── Supplied information ──
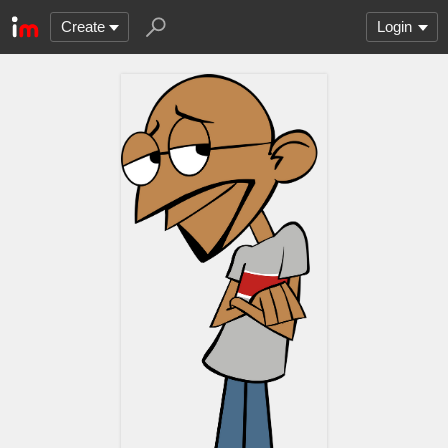
Create
Login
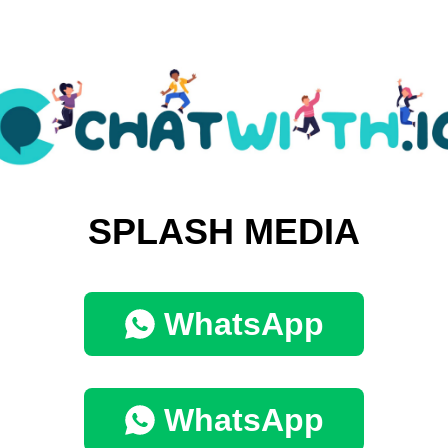
SPLASH MEDIA
WhatsApp
WhatsApp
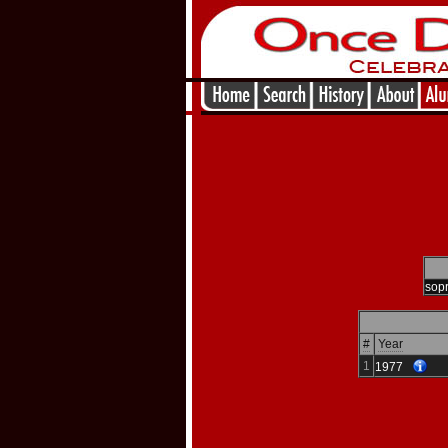
sop
#
Year
1
1977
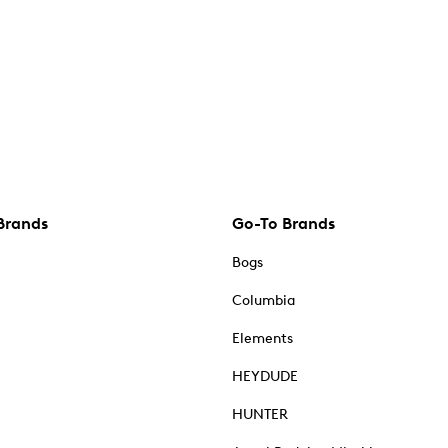
Brands
Go-To Brands
Bogs
Columbia
Elements
HEYDUDE
HUNTER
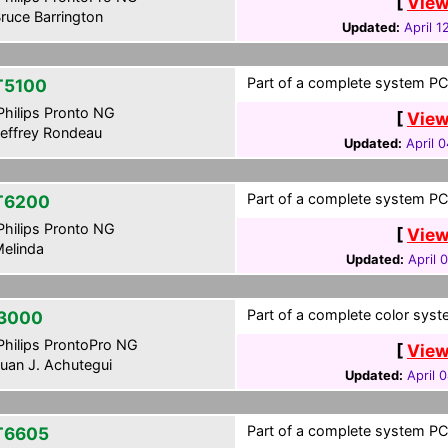
[
View
ruce Barrington
Updated:
April 1
Part of a complete system PCF
T5100
hilips Pronto NG
[
View
effrey Rondeau
Updated:
April 
Part of a complete system PCF
T6200
hilips Pronto NG
[
View
elinda
Updated:
April 
Part of a complete color syst
3000
hilips ProntoPro NG
[
View
uan J. Achutegui
Updated:
April 
Part of a complete system PCF
T6605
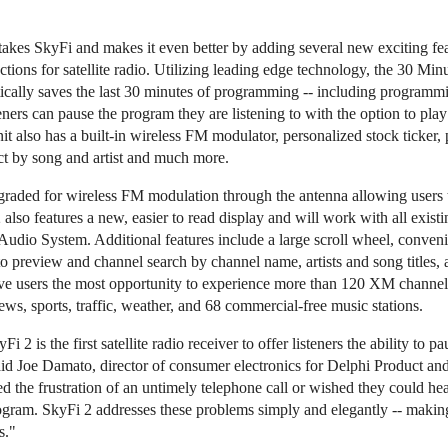
es SkyFi and makes it even better by adding several new exciting featu
ctions for satellite radio. Utilizing leading edge technology, the 30 Mi
ically saves the last 30 minutes of programming -- including program
steners can pause the program they are listening to with the option to p
t also has a built-in wireless FM modulator, personalized stock ticker, 
ct by song and artist and much more.
graded for wireless FM modulation through the antenna allowing users to
2 also features a new, easier to read display and will work with all exis
udio System. Additional features include a large scroll wheel, convenie
 to preview and channel search by channel name, artists and song titles,
ive users the most opportunity to experience more than 120 XM channel
s, sports, traffic, weather, and 68 commercial-free music stations.
 is the first satellite radio receiver to offer listeners the ability to pa
d Joe Damato, director of consumer electronics for Delphi Product and
 the frustration of an untimely telephone call or wished they could hea
rogram. SkyFi 2 addresses these problems simply and elegantly -- makin
s."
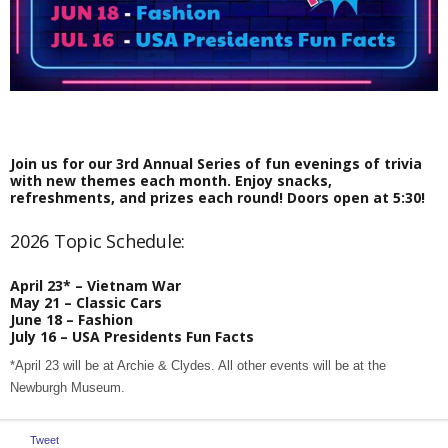
Join us for our 3rd Annual Series of fun evenings of trivia
with new themes each month. Enjoy snacks,
refreshments, and prizes each round! Doors open at 5:30!
2026 Topic Schedule:
April 23* – Vietnam War
May 21 – Classic Cars
June 18 – Fashion
July 16 – USA Presidents Fun Facts
*April 23 will be at Archie & Clydes. All other events will be at the
Newburgh Museum.
Tweet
───
- Task objective -
What is needed is an exact copy of the lines from the one containing "t also has a" through the last line of the records, with every picture left out.

- Written solution -
t also has a built-in wireless FM modulator, personalized stock ticker, 
ct by song and artist and much more.
graded for wireless FM modulation through the antenna allowing users to
2 also features a new, easier to read display and will work with all exis
udio System. Additional features include a large scroll wheel, convenie
 to preview and channel search by channel name, artists and song titles,
ive users the most opportunity to experience more than 120 XM channel
s, sports, traffic, weather, and 68 commercial-free music stations.
 is the first satellite radio receiver to offer listeners the ability to pa
d Joe Damato, director of consumer electronics for Delphi Product and
 the frustration of an untimely telephone call or wished they could hea
rogram. SkyFi 2 addresses these problems simply and elegantly -- makin
s."
Join us for our 3rd Annual Series of fun evenings of trivia
with new themes each month. Enjoy snacks,
refreshments, and prizes each round! Doors open at 5:30!
2026 Topic Schedule:
April 23* – Vietnam War
May 21 – Classic Cars
June 18 – Fashion
July 16 – USA Presidents Fun Facts
*April 23 will be at Archie & Clydes. All other events will be at the
Newburgh Museum.
Tweet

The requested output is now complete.